Parque Estadual de Campos do Jordão
Também conhecido como Horto Florestal, guarda a maior reserva de araucárias do estado de São Paulo, com trilhas leves e áreas de piquenique. O parque preserva a vegetação nativa e oferece contato direto com o meio ambiente característico da região.
Vila Capivari e arquitetura europeia
Núcleo turístico com restaurantes, chocolaterias e lojas em arquitetura de inspiração normanda, ponto de encontro dos visitantes. A vila concentra a maior parte da vida noturna e do comércio especializado da cidade.
Palácio Boa Vista e acervo de arte brasileira
Residência oficial de inverno do Governo de São Paulo, transformada em museu com acervo de arte brasileira. O espaço que abrigou os primeiros concertos do festival hoje recebe visitação pública com exposições permanentes.
Auditório Cláudio Santoro e música clássica
Sede principal do festival, cravado na mata, com acústica de nível internacional. O auditório foi projetado especificamente para grandes orquestras e mantém programação durante todo o ano, não apenas em julho.
Mirantes naturais com vista panorâmica
O Pico do Itapeva oferece mirante a mais de 2.000 metros de altitude com vista panorâmica do Vale do Paraíba em dias claros. O Morro do Elefante é o mirante clássico da cidade, acessível pelo bondinho aéreo e com vista privilegiada do centro urbano.
Parque Amantikir e jardins temáticos
Reúne 26 jardins temáticos inspirados em paisagismos de países diferentes, com labirinto de arbustos. O parque combina arquitetura paisagística internacional com o clima característico da serra.
Ducha de Prata e preservação ambiental
Cascata natural preservada em meio à mata, com passarelas de madeira. A queda d'água é um dos pontos turísticos históricos da cidade e mantém estrutura de visitação que respeita a preservação ambiental.
Gastronomia de montanha e o sabor do frio
A gastronomia acompanha o frio característico da região. Pratos com queijos, fondues e vinhos definem o cardápio da alta temporada e refletem a influência europeia na culinária local.
O trio clássico de fondues (queijo, carne e chocolate) tem presença obrigatória nos restaurantes tradicionais do inverno. As chocolaterias de Vila Capivari servem barras e bebidas com receitas próprias, muitas vezes produzidas artesanalmente.
Sopas e caldos da culinária alpina com pratos densos são servidos em copos ou tigelas nos quiosques da cidade. Trutas e cordeiro, proteínas típicas da montanha, aparecem grelhadas ou em preparos regionais nos cardápios especializados.

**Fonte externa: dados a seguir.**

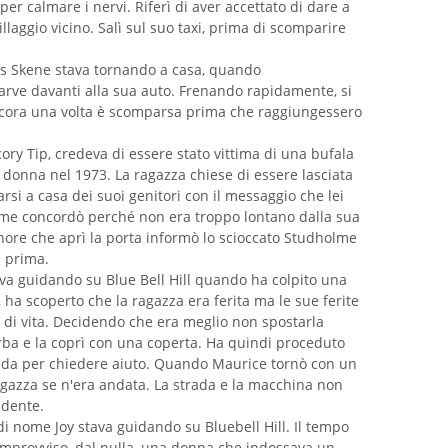
per calmare i nervi. Riferì di aver accettato di dare a
laggio vicino. Salì sul suo taxi, prima di scomparire
s Skene stava tornando a casa, quando
ve davanti alla sua auto. Frenando rapidamente, si
Ancora una volta è scomparsa prima che raggiungessero
ry Tip, credeva di essere stato vittima di una bufala
onna nel 1973. La ragazza chiese di essere lasciata
si a casa dei suoi genitori con il messaggio che lei
lme concordò perché non era troppo lontano dalla sua
gnore che aprì la porta informò lo scioccato Studholme
i prima.
a guidando su Blue Bell Hill quando ha colpito una
ha scoperto che la ragazza era ferita ma le sue ferite
di vita. Decidendo che era meglio non spostarla
'erba e la coprì con una coperta. Ha quindi proceduto
trada per chiedere aiuto. Quando Maurice tornò con un
ragazza se n'era andata. La strada e la macchina non
idente.
di nome Joy stava guidando su Bluebell Hill. Il tempo
ll'improvviso, dal nulla, una donna che indossava un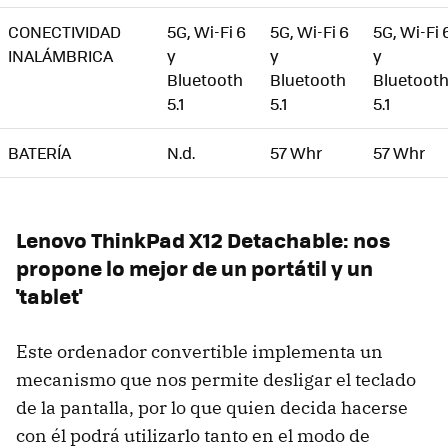
CONECTIVIDAD
5G, Wi-Fi 6
5G, Wi-Fi 6
5G, Wi-Fi 
INALÁMBRICA
y
y
y
Bluetooth
Bluetooth
Bluetoot
5.1
5.1
5.1
BATERÍA
N.d.
57 Whr
57 Whr
Lenovo ThinkPad X12 Detachable: nos
propone lo mejor de un portátil y un
'tablet'
Este ordenador convertible implementa un
mecanismo que nos permite desligar el teclado
de la pantalla, por lo que quien decida hacerse
con él podrá utilizarlo tanto en el modo de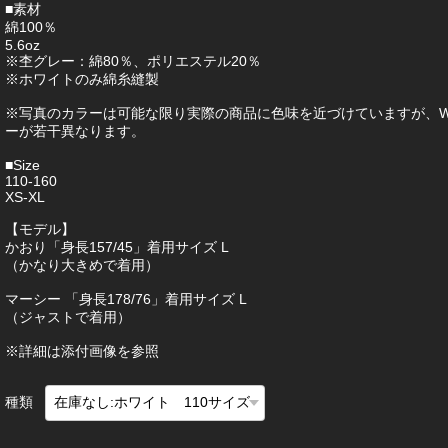
■素材
綿100％
5.6oz
※杢グレー：綿80％、ポリエステル20％
※ホワイトのみ綿糸縫製
※写真のカラーは可能な限り実際の商品に色味を近づけていますが、W
ーが若干異なります。
■Size
110-160
XS-XL
【モデル】
かおり「身長157/45」着用サイズ L
（かなり大きめで着用）
マーシー 「身長178/76」着用サイズ L
（ジャストで着用）
※詳細は添付画像を参照
種類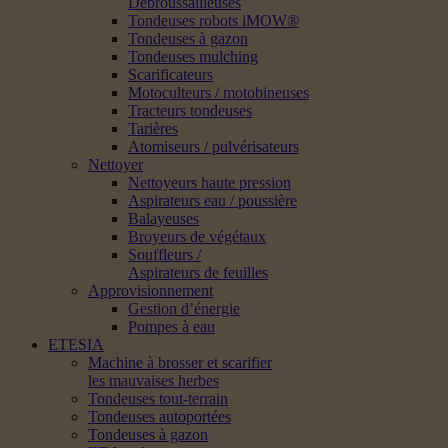
Débroussailleuses
Tondeuses robots iMOW®
Tondeuses à gazon
Tondeuses mulching
Scarificateurs
Motoculteurs / motobineuses
Tracteurs tondeuses
Tarières
Atomiseurs / pulvérisateurs
Nettoyer
Nettoyeurs haute pression
Aspirateurs eau / poussière
Balayeuses
Broyeurs de végétaux
Souffleurs /
Aspirateurs de feuilles
Approvisionnement
Gestion d’énergie
Pompes à eau
ETESIA
Machine à brosser et scarifier
les mauvaises herbes
Tondeuses tout-terrain
Tondeuses autoportées
Tondeuses à gazon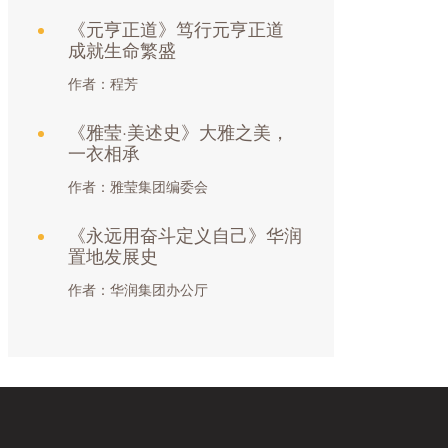
《元亨正道》笃行元亨正道
成就生命繁盛
作者：程芳
《雅莹·美述史》大雅之美，
一衣相承
作者：雅莹集团编委会
《永远用奋斗定义自己》华润
置地发展史
作者：华润集团办公厅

Como é o clima durante o ano
A cidade tem clima subtropical de altitude, com verões frescos e invernos frios. As temperaturas caem consideravelmente à noite, mesmo nos meses mais quentes, e a temporada de julho concentra as menores mínimas do ano.
O frio intenso atrai visitantes de todo o país, especialmente entre junho e agosto.
Como chegar à Suíça Brasileira
Campos do Jordão fica a cerca de 173 km de São Paulo, com acesso pela Rodovia Presidente Dutra até Taubaté e, em seguida, pela SP-123 até o alto da serra. O trajeto leva aproximadamente três horas de carro.
Os aeroportos mais próximos com voos comerciais são o Aeroporto Internacional de Guarulhos e o Aeroporto de Congonhas, ambos na capital paulista. A cidade não possui aeroporto próprio, tornando o acesso rodoviário a principal via de chegada.